After Maggie's funeral, her father Paul Rivers prepares to sue Jeff for custody of Jenny, who reverts to a state of depression and begins acting strangely. Unable to successfully comfort or help her, Jeff reaches out to an old friend for a small job opportunity at a comic book company. Jenny's babysitter, Samantha Nally, begins watching her full-time as Jeff starts his new job.

It becomes apparent that Jeff's house is haunted. He has recurring nightmares of spirits lurking around the house and enters trances where he draws frightening creatures which the spirits bring to life.
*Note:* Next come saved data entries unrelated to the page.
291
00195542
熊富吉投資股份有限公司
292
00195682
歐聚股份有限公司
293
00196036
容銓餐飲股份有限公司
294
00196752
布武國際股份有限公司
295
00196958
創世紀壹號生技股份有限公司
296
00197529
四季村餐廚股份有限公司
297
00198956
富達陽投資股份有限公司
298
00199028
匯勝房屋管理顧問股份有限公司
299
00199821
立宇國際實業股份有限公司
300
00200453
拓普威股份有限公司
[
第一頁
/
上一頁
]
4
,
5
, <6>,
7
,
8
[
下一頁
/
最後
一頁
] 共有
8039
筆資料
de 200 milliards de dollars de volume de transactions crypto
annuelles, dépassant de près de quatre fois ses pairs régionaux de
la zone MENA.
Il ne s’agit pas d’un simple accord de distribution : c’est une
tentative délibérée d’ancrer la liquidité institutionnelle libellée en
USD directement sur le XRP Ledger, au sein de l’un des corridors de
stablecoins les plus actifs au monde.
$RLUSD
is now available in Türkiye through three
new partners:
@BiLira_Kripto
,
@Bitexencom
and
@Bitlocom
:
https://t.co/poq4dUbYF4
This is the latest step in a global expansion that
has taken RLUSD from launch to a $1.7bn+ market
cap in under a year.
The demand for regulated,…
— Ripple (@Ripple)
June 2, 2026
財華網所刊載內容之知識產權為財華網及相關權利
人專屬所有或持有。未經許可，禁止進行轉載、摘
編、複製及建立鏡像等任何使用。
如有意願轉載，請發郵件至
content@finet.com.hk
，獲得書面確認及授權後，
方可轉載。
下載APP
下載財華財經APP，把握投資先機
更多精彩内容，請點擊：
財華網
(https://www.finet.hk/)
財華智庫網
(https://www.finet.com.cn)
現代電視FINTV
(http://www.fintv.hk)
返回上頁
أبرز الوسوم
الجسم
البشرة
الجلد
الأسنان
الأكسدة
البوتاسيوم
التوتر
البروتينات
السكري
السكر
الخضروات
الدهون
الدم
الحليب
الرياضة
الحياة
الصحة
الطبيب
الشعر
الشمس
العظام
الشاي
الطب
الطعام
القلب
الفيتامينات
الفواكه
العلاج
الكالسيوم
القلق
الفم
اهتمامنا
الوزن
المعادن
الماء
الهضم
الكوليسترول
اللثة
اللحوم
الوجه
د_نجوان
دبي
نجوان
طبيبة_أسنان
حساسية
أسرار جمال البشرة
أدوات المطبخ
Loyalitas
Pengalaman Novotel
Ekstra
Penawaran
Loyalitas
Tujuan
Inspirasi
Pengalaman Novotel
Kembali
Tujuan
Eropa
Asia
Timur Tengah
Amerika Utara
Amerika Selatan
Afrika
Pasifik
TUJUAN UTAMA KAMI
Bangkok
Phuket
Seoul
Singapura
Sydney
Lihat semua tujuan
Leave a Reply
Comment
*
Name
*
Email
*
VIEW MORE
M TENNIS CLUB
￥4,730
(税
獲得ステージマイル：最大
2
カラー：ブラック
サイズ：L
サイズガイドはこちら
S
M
The ghosts interact with Jenny, and Jeff suspects they are being controlled by Maggie, who seeks revenge from beyond the grave.

After Jenny survives an allergic reaction to her food, Jeff decides to move upstate so she can live closer to Paul. The two men amicably resolve their custody battle, and Jeff also earns a promotion at work. However, a private investigator contacts Paul with the identity of Maggie's killer—Samantha—who then pushes Paul from the house's second story.
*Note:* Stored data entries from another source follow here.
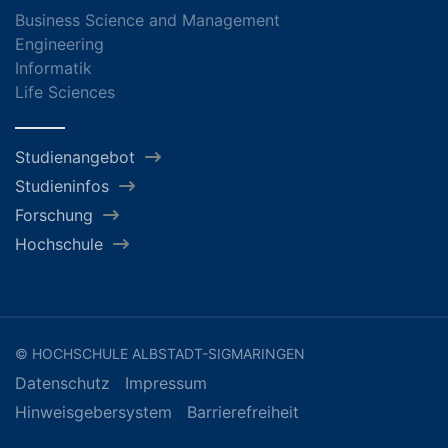
Business Science and Management
Engineering
Informatik
Life Sciences
Studienangebot
Studieninfos
Forschung
Hochschule
© HOCHSCHULE ALBSTADT-SIGMARINGEN
Datenschutz
Impressum
Hinweisgebersystem
Barrierefreiheit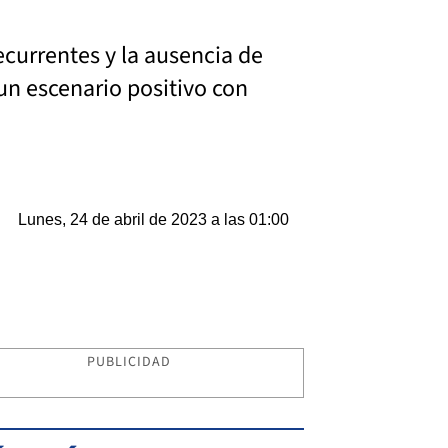
currentes y la ausencia de
 un escenario positivo con
Lunes, 24 de abril de 2023 a las 01:00
PUBLICIDAD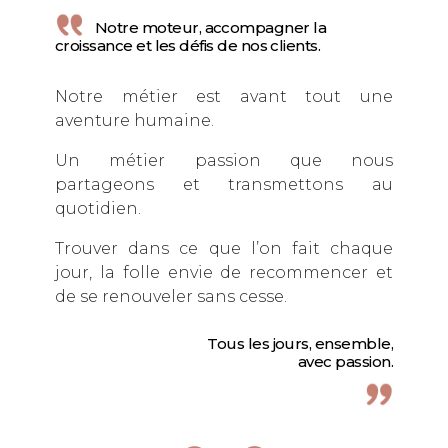
NOTRE IDENTITÉ
Notre moteur, accompagner la
croissance et les défis de nos clients.
SAVOIR-FAIRE
Notre métier est avant tout une
ÉQUIPE
aventure humaine.
ON | OFF
Un métier passion que nous
NOS CLIENTS
partageons et transmettons au
quotidien.
NOS PARTENAIRES
Trouver dans ce que l’on fait chaque
NOUS REJOINDRE
jour, la folle envie de recommencer et
CONTACT
de se renouveler sans cesse.
Tous les jours, ensemble,
avec passion.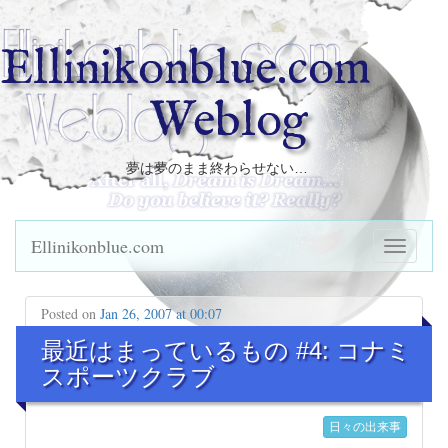
Ellinikonblue.com
Weblog
夢は夢のまま終わらせない…
Ellinikonblue.com
Posted on
Jan 26, 2007 at 00:07
最近はまっているもの #4: コナミ
スポーツクラブ
日々の出来事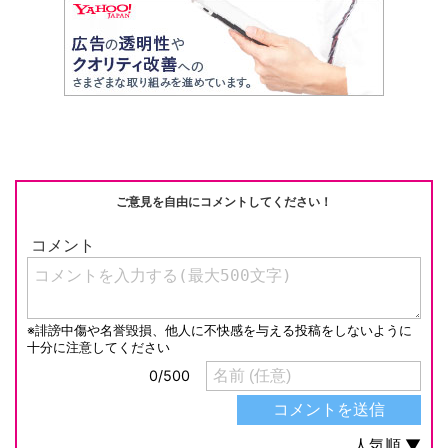
e
C
c
e
ail
p
h
e
n
y
at
b
a
Li
o
n
o
k
k
ご意見を自由にコメントしてください！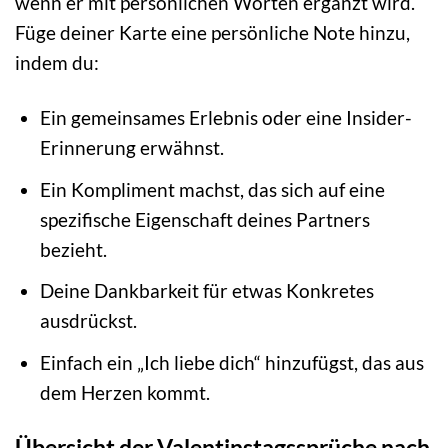
wenn er mit persönlichen Worten ergänzt wird.
Füge deiner Karte eine persönliche Note hinzu,
indem du:
Ein gemeinsames Erlebnis oder eine Insider-
Erinnerung erwähnst.
Ein Kompliment machst, das sich auf eine
spezifische Eigenschaft deines Partners
bezieht.
Deine Dankbarkeit für etwas Konkretes
ausdrückst.
Einfach ein „Ich liebe dich“ hinzufügst, das aus
dem Herzen kommt.
Übersicht der Valentinstagssprüche nach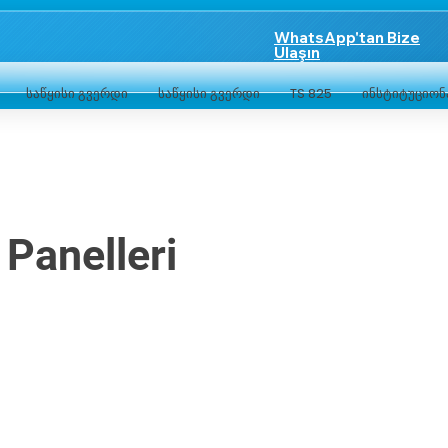
WhatsApp'tan Bize
Ulaşın
საწყისი გვერდი
საწყისი გვერდი
TS 825
ინსტიტუციო
 Panelleri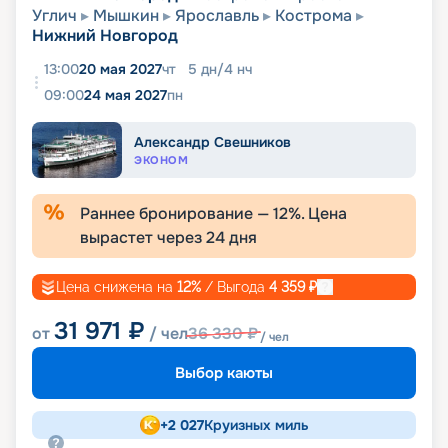
Углич
Мышкин
Ярославль
Кострома
Нижний Новгород
13:00
20 мая 2027
чт
5
дн
/
4
нч
09:00
24 мая 2027
пн
Александр Свешников
ЭКОНОМ
Раннее бронирование —
12
%. Цена
вырастет через
24
дня
Цена снижена на
12
%
/ Выгода
4 359
₽
31 971
₽
от
/ чел
36 330
₽
/ чел
Выбор каюты
+
2 027
Круизных миль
Jeff calls 911 for Paul, who is injured but alive. Samantha admits that she's in love with Jeff, and killed Maggie to protect him; she also poisoned Jenny's food, believing Jenny was keeping her from getting closer to Jeff. Jeff realizes Maggie's ghost truly has come back for revenge and is leading the other ghosts—however, her revenge is against Samantha, not Jeff. Maggie kills Samantha, and Jenny goes up to the attic to talk with Maggie. She slips and Jeff attempts to catch her, but they both free-fall from the attic window. Jeff and Jenny wake up uninjured on the ground and realize Maggie saved them from the fall. As Maggie's spirit finally departs, first responders arrive at the house.

==Production==
In October 2018, it was announced Rupert Friend would star in the film, with William Brent Bell directing from a screenplay by Nick Amadeus and Josh Braun. Bell, Jordan Yale Levine, Jordan Beckerman, Russ Posternak, Jesse Korman, Clay Pecorin, and Russell Geyser, were announced as producers under their Yale Productions and RainMaker Films banners, respectively. In November 2018, Mamie Gummer, Madeline Brewer, Brian Cox and Violet McGraw joined the cast of the film.

In early 2020, the film was in final stages of post-production.

==Release==
In March 2021, Open Road Films and Briarcliff Entertainment acquired distribution rights to the film, and set it for an April 23, 2021, release. It was then pushed back to April 30, 2021.

== Reception ==

=== Box office ===
The film made $1.8 million from 1,751 theaters in its opening weekend, finishing fourth at the box office. It fell 40% in its second weekend to $1.1 million, finishing sixth.

=== Critical response ===
 Audiences surveyed by PostTrak gave the film a 42% positive score, with 27% saying they would definitely recommend it.

Nick Schager of Variety called the film's story "a dull and misogynistic affair that imagines multiple types of women as malevolent fiends who terrorize supposedly sympathetic men", and criticized its script and performances. Frank Scheck of The Hollywood Reporter wrote that the film "attempts to inject scares into a Kramer vs. Kramer-inspired scenario", but "squanders its intriguing setup and terrific performances by devolving into familiar genre tropes." A. A. Dowd of The A.V. Club gave the film a D grade, writing: "this bargain-basement thriller approaches both its jack-in-the-box scares and its domestic scenario with the negligence of an unfit parent; it will spook neither the superstitious nor the matrimonially anxious." Brian Tallerico of RogerEbert.com gave the film 0/4 stars, calling it "a movie that fails as both a domestic drama and as a horror flick" and "a viciously misogynistic film that feels like the result of a drunk guy at a bar wondering if his ex-wife is so cruel that she would haunt him from beyond the grave."